Objectives
Meta-analyses have identified benefits of meditation for many specific health outcomes, including depression, diabetes, and smoking. However, the meditation literature lacks a comprehensive synthesis of meta-analyses on meditation-health effects. This study used metasynthesis (i.e., second-order meta-analysis) to derive a comprehensive estimate of the effect of meditation on health.
Methods
Twenty-eight meta-analyses of randomized controlled trials, which collectively provided 404 meta-analytic effects from over 31,000 participants, met criteria for inclusion. Information on the type of health outcome, meditation, and sample as well as the methodological quality and average intervention length was extracted from each meta-analysis.

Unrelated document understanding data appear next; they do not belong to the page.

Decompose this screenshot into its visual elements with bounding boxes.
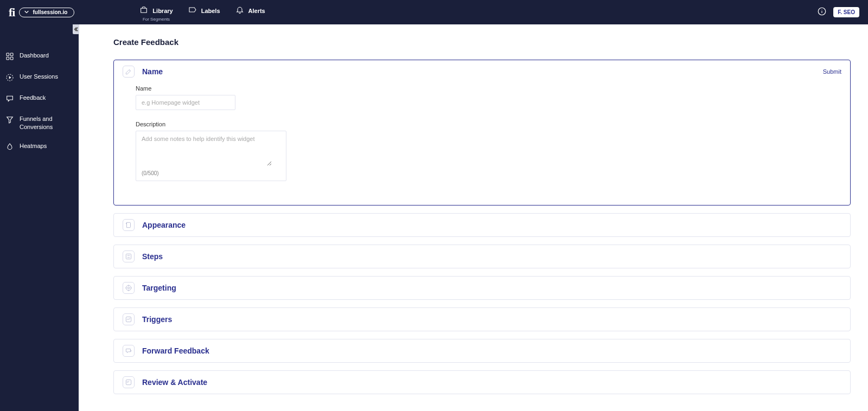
topbar-right: F. SEO: [817, 7, 859, 18]
sidebar-collapse-handle[interactable]: [73, 24, 79, 34]
info-icon[interactable]: [817, 7, 827, 18]
description-box: (0/500): [136, 131, 286, 181]
sidebar-item-user-sessions[interactable]: User Sessions: [0, 67, 79, 88]
section-appearance-title: Appearance: [142, 221, 186, 229]
sidebar-item-heatmaps[interactable]: Heatmaps: [0, 137, 79, 158]
name-input[interactable]: [136, 95, 235, 110]
section-review: Review & Activate: [113, 370, 851, 394]
topnav-labels-label: Labels: [201, 8, 220, 14]
svg-point-11: [126, 285, 131, 290]
sidebar-item-label: Heatmaps: [20, 142, 47, 150]
svg-point-12: [127, 287, 130, 289]
library-icon: [139, 5, 148, 16]
section-targeting: Targeting: [113, 276, 851, 300]
logo: fi: [9, 5, 15, 20]
topnav: Library For Segments Labels Alerts: [139, 3, 265, 22]
chat-icon: [5, 94, 14, 104]
forward-icon: [123, 345, 135, 357]
sidebar-item-label: Dashboard: [20, 52, 49, 60]
svg-rect-5: [7, 57, 9, 60]
name-field-label: Name: [136, 85, 828, 92]
section-name-header[interactable]: Name Submit: [114, 60, 850, 83]
svg-rect-4: [10, 53, 13, 56]
section-appearance-header[interactable]: Appearance: [114, 214, 850, 236]
description-textarea[interactable]: [142, 136, 272, 166]
sidebar-item-funnels[interactable]: Funnels and Conversions: [0, 110, 79, 137]
section-name: Name Submit Name Description (0/500): [113, 60, 851, 206]
topnav-library[interactable]: Library For Segments: [139, 3, 173, 22]
heatmap-icon: [5, 142, 14, 152]
section-forward-title: Forward Feedback: [142, 346, 209, 355]
sidebar-item-feedback[interactable]: Feedback: [0, 88, 79, 110]
section-review-header[interactable]: Review & Activate: [114, 371, 850, 394]
section-targeting-title: Targeting: [142, 284, 176, 292]
activity-icon: [123, 313, 135, 325]
section-triggers-header[interactable]: Triggers: [114, 308, 850, 331]
dashboard-icon: [5, 52, 14, 62]
steps-icon: [123, 251, 135, 262]
funnel-icon: [5, 115, 14, 125]
sidebar-item-label: Feedback: [20, 94, 46, 102]
section-forward: Forward Feedback: [113, 339, 851, 363]
description-counter: (0/500): [142, 170, 280, 176]
section-review-title: Review & Activate: [142, 378, 207, 387]
svg-rect-6: [10, 57, 13, 60]
palette-icon: [123, 219, 135, 231]
sidebar: Dashboard User Sessions Feedback Funnels…: [0, 24, 79, 411]
play-circle-icon: [5, 73, 14, 83]
edit-icon: [123, 66, 135, 78]
svg-rect-3: [7, 53, 9, 56]
chevron-down-icon: [24, 9, 29, 16]
topnav-alerts[interactable]: Alerts: [235, 3, 265, 16]
page-title: Create Feedback: [113, 37, 851, 47]
sidebar-item-label: User Sessions: [20, 73, 58, 81]
section-targeting-header[interactable]: Targeting: [114, 277, 850, 299]
submit-button[interactable]: Submit: [823, 68, 841, 75]
topnav-library-sublabel: For Segments: [143, 17, 170, 22]
svg-rect-8: [126, 254, 131, 259]
section-steps-header[interactable]: Steps: [114, 245, 850, 268]
section-forward-header[interactable]: Forward Feedback: [114, 339, 850, 362]
topnav-alerts-label: Alerts: [248, 8, 265, 14]
sidebar-item-dashboard[interactable]: Dashboard: [0, 46, 79, 67]
user-badge[interactable]: F. SEO: [833, 7, 859, 17]
bell-icon: [235, 5, 244, 16]
section-name-body: Name Description (0/500): [114, 83, 850, 205]
target-icon: [123, 282, 135, 294]
section-triggers: Triggers: [113, 307, 851, 331]
topnav-labels[interactable]: Labels: [188, 3, 220, 16]
check-circle-icon: [123, 376, 135, 388]
section-name-title: Name: [142, 67, 163, 76]
workspace-name: fullsession.io: [33, 9, 67, 15]
section-triggers-title: Triggers: [142, 315, 172, 324]
section-appearance: Appearance: [113, 213, 851, 237]
labels-icon: [188, 5, 197, 16]
workspace-switcher[interactable]: fullsession.io: [19, 8, 74, 17]
topbar: fi fullsession.io Library For Segments L…: [0, 0, 868, 24]
topnav-library-label: Library: [152, 8, 173, 14]
section-steps-title: Steps: [142, 252, 163, 261]
description-field-label: Description: [136, 121, 828, 127]
sidebar-item-label: Funnels and Conversions: [20, 115, 73, 131]
main-content: Create Feedback Name Submit Name Descrip…: [79, 24, 868, 411]
section-steps: Steps: [113, 245, 851, 268]
svg-point-2: [822, 9, 822, 10]
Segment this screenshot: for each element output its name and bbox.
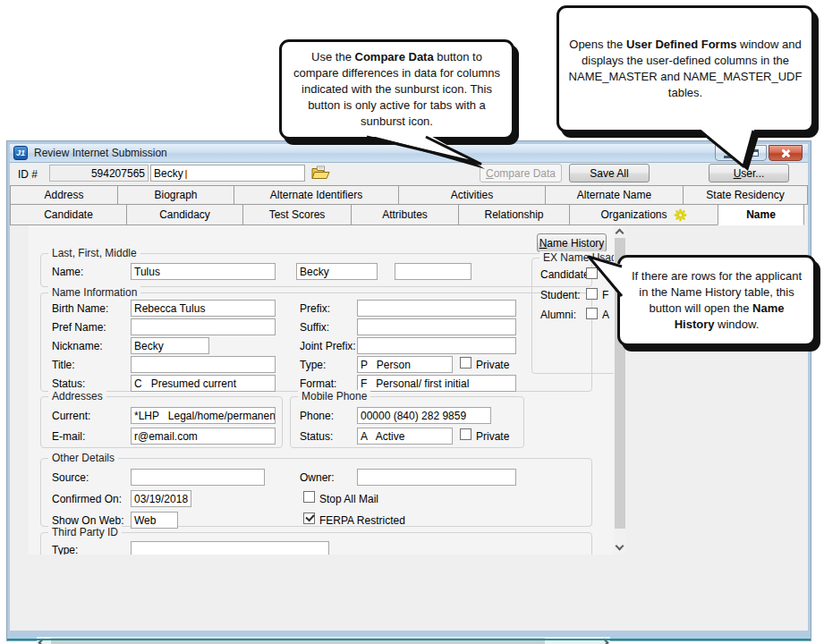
ex-candidate-checkbox[interactable] [586, 267, 598, 279]
minimize-button[interactable] [715, 145, 740, 161]
confirmed-on-field[interactable]: 03/19/2018 [131, 490, 191, 507]
current-address-field[interactable]: *LHP Legal/home/permanent ad [131, 407, 276, 424]
prefix-field[interactable] [357, 300, 516, 317]
nickname-field[interactable]: Becky [131, 337, 209, 354]
tab-row-1: Address Biograph Alternate Identifiers A… [10, 185, 808, 205]
group-ex-name-usage: EX Name Usage Candidate: Student: F Alum… [531, 258, 614, 374]
minimize-icon [724, 156, 732, 158]
first-name-field[interactable]: Becky [296, 263, 378, 280]
ex-alumni-checkbox[interactable] [586, 308, 598, 319]
name-label: Name: [52, 266, 83, 278]
toolbar: ID # 594207565 Becky Compare Data Save A… [10, 164, 808, 185]
last-name-field[interactable]: Tulus [131, 263, 276, 280]
callout-compare-data: Use the Compare Data button to compare d… [279, 39, 514, 140]
tab-alternate-name[interactable]: Alternate Name [545, 185, 684, 205]
name-history-button[interactable]: Name History [537, 233, 607, 252]
ferpa-restricted-checkbox[interactable] [303, 513, 315, 524]
tab-organizations[interactable]: Organizations [569, 204, 718, 225]
scroll-left-icon[interactable] [38, 639, 47, 644]
phone-status-field[interactable]: A Active [357, 428, 453, 445]
tab-name[interactable]: Name [718, 204, 804, 225]
tab-state-residency[interactable]: State Residency [683, 185, 808, 205]
tab-row-2: Candidate Candidacy Test Scores Attribut… [10, 205, 804, 225]
titlebar[interactable]: J1 Review Internet Submission [10, 144, 808, 163]
group-title: Name Information [48, 286, 140, 299]
group-third-party-id: Third Party ID Type: [40, 532, 592, 555]
tab-address[interactable]: Address [10, 185, 118, 205]
middle-name-field[interactable] [395, 263, 471, 280]
group-title: Last, First, Middle [48, 247, 140, 259]
sunburst-icon [674, 208, 687, 222]
open-folder-icon[interactable] [311, 165, 330, 184]
format-field[interactable]: F Personal/ first initial [357, 375, 516, 392]
birth-name-field[interactable]: Rebecca Tulus [131, 300, 276, 317]
close-icon [781, 148, 791, 158]
source-field[interactable] [131, 469, 265, 486]
stop-all-mail-label: Stop All Mail [319, 493, 378, 505]
name-tab-form: Last, First, Middle Name: Tulus Becky Na… [29, 225, 614, 555]
id-name-field[interactable]: Becky [150, 165, 305, 182]
id-name-value: Becky [154, 167, 183, 180]
type-field[interactable]: P Person [357, 356, 453, 373]
type-private-checkbox[interactable] [460, 357, 471, 369]
status-field[interactable]: C Presumed current [131, 375, 276, 392]
group-other-details: Other Details Source: Owner: Confirmed O… [40, 458, 592, 527]
tab-alternate-identifiers[interactable]: Alternate Identifiers [234, 185, 399, 205]
phone-field[interactable]: 00000 (840) 282 9859 [357, 407, 491, 424]
compare-data-button[interactable]: Compare Data [480, 164, 562, 182]
review-internet-submission-window: J1 Review Internet Submission ID # 59420… [7, 141, 811, 640]
group-last-first-middle: Last, First, Middle Name: Tulus Becky [40, 253, 592, 287]
callout-name-history: If there are rows for the applicant in t… [617, 255, 816, 346]
group-title: Third Party ID [48, 526, 122, 538]
callout-user-defined-forms: Opens the User Defined Forms window and … [556, 5, 814, 132]
suffix-field[interactable] [357, 318, 516, 335]
save-all-button[interactable]: Save All [569, 164, 650, 182]
group-mobile-phone: Mobile Phone Phone: 00000 (840) 282 9859… [290, 396, 524, 448]
group-addresses: Addresses Current: *LHP Legal/home/perma… [40, 396, 283, 448]
id-label: ID # [18, 168, 38, 181]
tab-biograph[interactable]: Biograph [117, 185, 234, 205]
group-title: Other Details [48, 452, 118, 464]
ferpa-restricted-label: FERPA Restricted [319, 514, 405, 527]
stop-all-mail-checkbox[interactable] [303, 491, 315, 503]
third-party-type-field[interactable] [131, 541, 329, 555]
tab-relationship[interactable]: Relationship [458, 204, 570, 225]
group-name-information: Name Information Birth Name: Rebecca Tul… [40, 292, 592, 392]
phone-private-label: Private [476, 430, 509, 443]
group-title: Mobile Phone [298, 390, 370, 402]
ex-student-checkbox[interactable] [586, 288, 598, 300]
close-button[interactable] [769, 145, 803, 161]
owner-field[interactable] [357, 469, 516, 486]
callout-text: Opens the User Defined Forms window and … [568, 37, 803, 101]
scroll-up-icon[interactable] [616, 229, 624, 238]
tab-attributes[interactable]: Attributes [351, 204, 459, 225]
text-caret [185, 170, 187, 179]
horizontal-scroll-thumb[interactable] [51, 638, 545, 644]
callout-text: If there are rows for the applicant in t… [629, 268, 804, 333]
window-title: Review Internet Submission [34, 147, 167, 159]
pref-name-field[interactable] [131, 318, 276, 335]
maximize-button[interactable] [742, 145, 767, 161]
joint-prefix-field[interactable] [357, 337, 516, 354]
tab-activities[interactable]: Activities [398, 185, 546, 205]
email-field[interactable]: r@email.com [131, 428, 276, 445]
scroll-down-icon[interactable] [616, 542, 624, 551]
group-title: Addresses [48, 390, 106, 402]
show-on-web-field[interactable]: Web [131, 512, 178, 529]
tab-test-scores[interactable]: Test Scores [242, 204, 352, 225]
type-private-label: Private [476, 359, 509, 371]
user-button[interactable]: User... [709, 164, 789, 182]
phone-private-checkbox[interactable] [460, 428, 471, 440]
callout-text: Use the Compare Data button to compare d… [291, 49, 503, 130]
id-field[interactable]: 594207565 [49, 165, 149, 182]
tab-candidate[interactable]: Candidate [10, 204, 127, 225]
group-title: EX Name Usage [539, 251, 614, 264]
app-icon-j1: J1 [13, 146, 28, 160]
tab-candidacy[interactable]: Candidacy [126, 204, 243, 225]
horizontal-scrollbar[interactable] [37, 637, 610, 644]
maximize-icon [751, 149, 759, 157]
title-field[interactable] [131, 356, 276, 373]
scroll-right-icon[interactable] [600, 639, 609, 644]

An unweighted model was used to aggregate data.
Results
A medium-sized effect of meditation on health was obtained after aggregating across meta-analyses (d = 0.50, 95% CI [0.42, 0.58]). The effect of meditation was stronger when examining yoga than mindfulness or focused attention, was similar for mental and physical health, and was stronger in younger samples, higher quality studies, and studies with longer interventions.
Conclusions
This metasynthesis provides among the most compelling evidence to date that meditation benefits health. Nonetheless, current estimates of meditation-health effects may be inflated as a result of publication bias, low quality studies, and use of inactive control conditions.